|OddMix VACUUM TUBE - PENTODE|
Vacuum Electron Tubes Electronics Pentode Part 2
|Picture 2. 6AG5 RF Pentode Screens and Assembly|
As seen on the 6AG5 RF Sharp-Cutoff Pentode image in Picture 2, the entire electrode assembly is supported concentrically by two circular mica insulating assembly holders within the glass envelope. At the bottom of the electron tube the connecting pins provide all of the mechanical support to the tube assembly and the required electrical connection that is often done by spot welding.
Picture 2 provides close up on the cathode and the first two spiral grids - G1 and G2. Interestingly, the third grid is there but difficult to see. Unlike the spiral wires for G1 and G2 the G3 grid is in the form of a few small sheet-metal pieces. Regardless of their form, the small metal plates with their cathode potential are capable repelling the secondary electrons back to the anode surface.
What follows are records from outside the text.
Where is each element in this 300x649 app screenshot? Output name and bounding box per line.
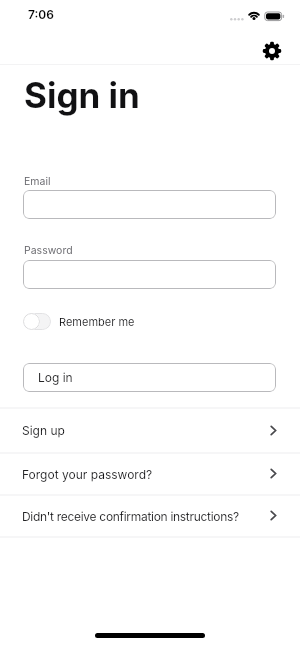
button[interactable] <box>23 260 276 289</box>
button[interactable]: Didn't receive confirmation instructions… <box>0 495 300 537</box>
staticText: Remember me <box>59 315 135 328</box>
staticText: Email <box>24 175 51 188</box>
staticText: Forgot your password? <box>22 467 153 482</box>
button[interactable]: Log in <box>23 363 276 392</box>
staticText: Password <box>24 244 73 257</box>
button[interactable] <box>254 33 290 69</box>
button[interactable]: Forgot your password? <box>0 453 300 495</box>
button[interactable]: Sign up <box>0 408 300 453</box>
staticText: Didn't receive confirmation instructions… <box>22 509 239 524</box>
button[interactable] <box>23 190 276 219</box>
staticText: Sign in <box>24 74 140 116</box>
staticText: Log in <box>38 370 73 385</box>
button[interactable] <box>23 313 51 330</box>
staticText: 7:06 <box>28 7 54 22</box>
staticText: Sign up <box>22 423 65 438</box>
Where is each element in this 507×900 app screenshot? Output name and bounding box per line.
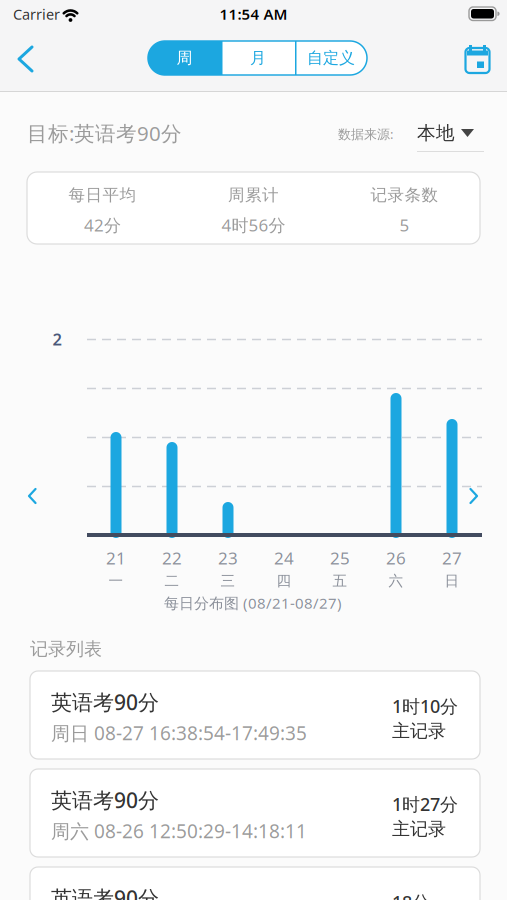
staticText: 42分 [84,214,121,236]
staticText: 21 [106,547,126,569]
staticText: 记录条数 [370,185,438,205]
staticText: 26 [386,547,406,569]
staticText: 周日 08-27 16:38:54-17:49:35 [51,720,307,746]
button[interactable]: 英语考90分 [30,671,480,759]
staticText: 每日平均 [68,185,136,205]
staticText: 本地 [417,122,455,144]
staticText: 记录列表 [30,638,102,660]
staticText: 四 [276,572,292,590]
staticText: 周累计 [228,185,279,205]
button[interactable]: 自定义 [295,41,367,75]
staticText: 22 [162,547,182,569]
staticText: 月 [250,48,266,68]
staticText: 18分 [392,890,430,900]
staticText: 三 [220,572,236,590]
button[interactable]: Calendar [464,45,490,73]
staticText: 一 [108,572,124,590]
staticText: 11:54 AM [220,4,288,24]
staticText: 4时56分 [222,214,286,236]
staticText: 每日分布图 (08/21-08/27) [164,593,342,613]
staticText: 25 [330,547,350,569]
staticText: 五 [332,572,348,590]
staticText: 5 [400,214,410,236]
staticText: 数据来源: [338,125,393,143]
staticText: 23 [218,547,238,569]
staticText: 六 [388,572,404,590]
staticText: 自定义 [307,48,355,68]
staticText: 日 [444,572,460,590]
staticText: 1时27分 [392,792,458,816]
staticText: 24 [274,547,294,569]
staticText: 目标:英语考90分 [27,119,182,147]
staticText: 27 [442,547,462,569]
button[interactable]: 下一周 [462,485,482,507]
staticText: 英语考90分 [51,786,159,814]
button[interactable]: 上一周 [24,485,44,507]
staticText: 2 [52,328,62,350]
staticText: Carrier [13,4,60,24]
staticText: 主记录 [392,818,446,840]
staticText: 英语考90分 [51,688,159,716]
button[interactable]: 月 [221,41,295,75]
button[interactable]: 周 [148,41,221,75]
button[interactable]: 英语考90分 [30,769,480,857]
staticText: 1时10分 [392,694,458,718]
staticText: 周 [176,48,192,68]
button[interactable]: 英语考90分 [30,867,480,900]
staticText: 英语考90分 [51,884,159,900]
button[interactable]: Back [10,40,46,78]
staticText: 二 [164,572,180,590]
staticText: 主记录 [392,720,446,742]
staticText: 周六 08-26 12:50:29-14:18:11 [51,818,307,844]
button[interactable]: 数据来源 本地 [417,120,484,152]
A seldom noticed or appreciated, but most important ingredient of any vacuum tube is the getter. The getter is responsible to remove residual gases after assembly and during the life of the tube. When the getter is flashed, it further increases the already high vacuum. Getters are in the form of a dark, shiny, mirror like, reflective deposit in the inside of the glass envelope, usually on top of the tube, far away from the electrode assembly.
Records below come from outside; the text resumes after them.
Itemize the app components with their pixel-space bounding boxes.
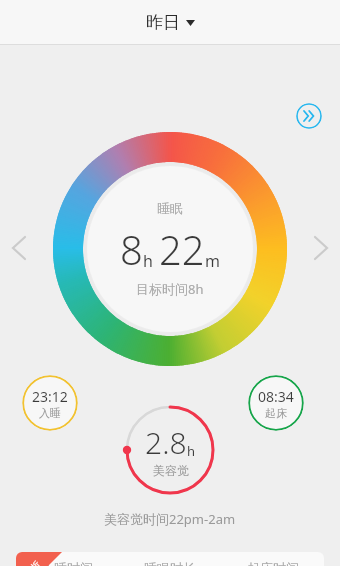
- staticText: 目标时间8h: [136, 280, 204, 298]
- button[interactable]: 08:34: [248, 375, 304, 431]
- staticText: 8: [120, 222, 143, 276]
- staticText: 睡眠: [157, 200, 183, 216]
- staticText: 睡眠时长: [144, 560, 196, 566]
- staticText: 入睡时间: [41, 560, 93, 566]
- button[interactable]: 睡眠: [87, 166, 253, 332]
- staticText: h: [143, 250, 153, 272]
- button[interactable]: 2.8: [122, 402, 218, 498]
- button[interactable]: 入睡时间: [16, 552, 324, 566]
- staticText: 入睡: [39, 406, 61, 420]
- staticText: 22: [159, 222, 205, 276]
- button[interactable]: Next day: [308, 226, 334, 270]
- staticText: 起床时间: [247, 560, 299, 566]
- button[interactable]: 昨日: [134, 6, 207, 39]
- staticText: 2.8: [145, 422, 187, 463]
- staticText: m: [205, 250, 220, 272]
- button[interactable]: 23:12: [22, 375, 78, 431]
- staticText: 分析: [22, 558, 42, 566]
- staticText: 08:34: [258, 387, 294, 406]
- staticText: h: [187, 442, 196, 460]
- staticText: 美容觉时间22pm-2am: [104, 510, 236, 528]
- staticText: 起床: [265, 406, 287, 420]
- staticText: 昨日: [146, 12, 180, 33]
- staticText: 23:12: [32, 387, 68, 406]
- button[interactable]: Next details: [296, 103, 322, 129]
- staticText: 美容觉: [153, 463, 189, 478]
- button[interactable]: Previous day: [6, 226, 32, 270]
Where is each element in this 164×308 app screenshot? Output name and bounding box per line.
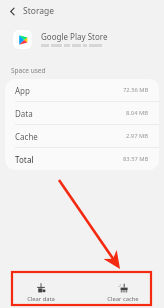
button[interactable]: Back bbox=[5, 4, 19, 18]
button[interactable]: Clear cache bbox=[82, 280, 164, 306]
button[interactable]: Total bbox=[5, 148, 159, 170]
staticText: Storage bbox=[23, 5, 55, 17]
staticText: Space used bbox=[11, 66, 46, 75]
staticText: Google Play Store bbox=[41, 31, 108, 42]
staticText: Cache bbox=[15, 131, 38, 142]
button[interactable]: Clear data bbox=[0, 280, 82, 306]
staticText: Total bbox=[15, 154, 34, 165]
button[interactable]: Data bbox=[5, 102, 159, 125]
staticText: Data bbox=[15, 108, 33, 119]
staticText: 2.97 MB bbox=[126, 132, 149, 140]
button[interactable]: Google Play Store bbox=[0, 22, 164, 56]
staticText: 72.56 MB bbox=[123, 86, 149, 94]
button[interactable]: Cache bbox=[5, 125, 159, 148]
staticText: Clear cache bbox=[107, 295, 139, 303]
staticText: 83.57 MB bbox=[123, 155, 149, 163]
staticText: 8.04 MB bbox=[126, 109, 149, 117]
staticText: App bbox=[15, 85, 30, 96]
button[interactable]: App bbox=[5, 79, 159, 102]
staticText: Clear data bbox=[27, 295, 55, 303]
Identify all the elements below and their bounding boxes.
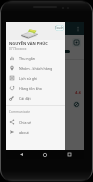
staticText: 4.4 <box>75 90 81 95</box>
button[interactable]: Chia sẻ <box>6 117 65 127</box>
button[interactable]: Photo <box>72 38 81 47</box>
button[interactable]: Nhóm - khách hàng <box>6 63 65 73</box>
button[interactable]: about <box>6 127 65 137</box>
button[interactable]: More options <box>74 25 82 33</box>
button[interactable]: Action <box>73 101 80 108</box>
staticText: NGUYỄN VĂN PHÚC <box>9 41 48 46</box>
button[interactable]: Hàng tồn kho <box>6 83 65 93</box>
staticText: 0773xxxxxx <box>9 47 27 51</box>
button[interactable]: Touch <box>55 25 64 31</box>
button[interactable]: Recent apps <box>60 150 78 159</box>
staticText: Touch <box>55 26 64 30</box>
button[interactable]: Lịch sử ghi <box>6 73 65 83</box>
staticText: Lịch sử ghi <box>19 76 38 81</box>
staticText: Communicate <box>9 110 30 114</box>
staticText: Chia sẻ <box>19 120 32 125</box>
staticText: about <box>19 130 29 135</box>
staticText: Hàng tồn kho <box>19 86 42 91</box>
button[interactable]: Back <box>12 150 30 159</box>
staticText: Cài đặt <box>19 96 31 101</box>
button[interactable]: Home <box>36 150 54 159</box>
staticText: Nhóm - khách hàng <box>19 66 53 71</box>
button[interactable]: Thu ngân <box>6 53 65 63</box>
button[interactable]: Cài đặt <box>6 93 65 103</box>
staticText: Thu ngân <box>19 56 36 61</box>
Usual getter materials are often magnesium, barium, beryllium, zirconium and others may be used alone or in a mixture. A proper getter is inert and actively binding to gases and it is usually is in a powder form inside the washer like getter holder visible on top of Picture 1. Often getters act as "keepers" to be continuously active in binding to gases not only just at the time of firing.
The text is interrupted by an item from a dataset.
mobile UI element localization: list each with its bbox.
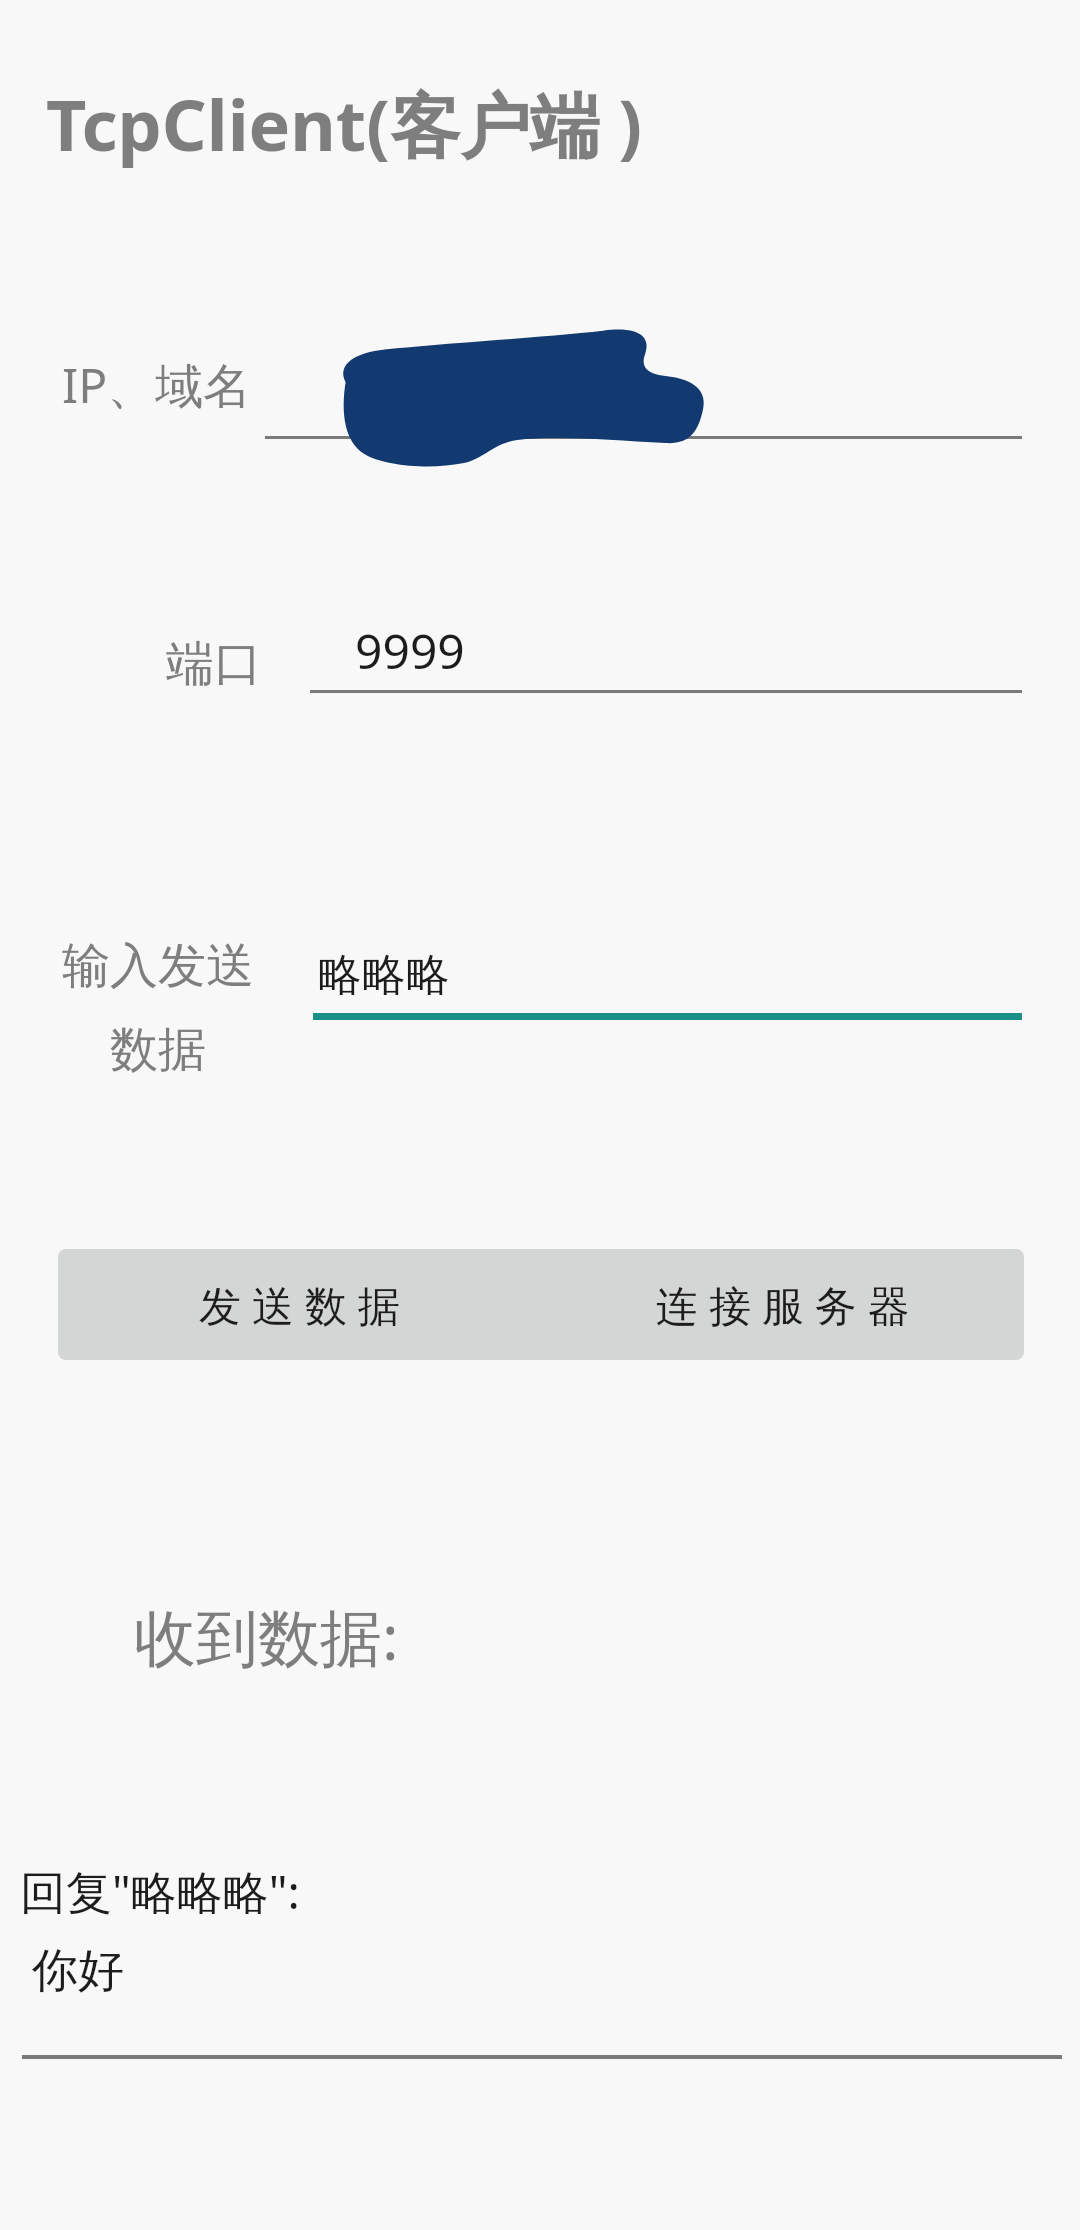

Once the tube is assembled it undergoes many hours on the vacuum pumping until it is sufficiently evacuated. Then it gets heated to a high temperature to force all gases to boil off then the electron tube is sealed. After sealing is done, the getter is fired by electrical induction method.
Pentodes and other electronic tubes are useful for the restoration of vintage collectible radios and tube type electronics instruments. Many times, electronic circuits are simpler to design and build and more reliable when made with vacuum tubes then with semiconductors.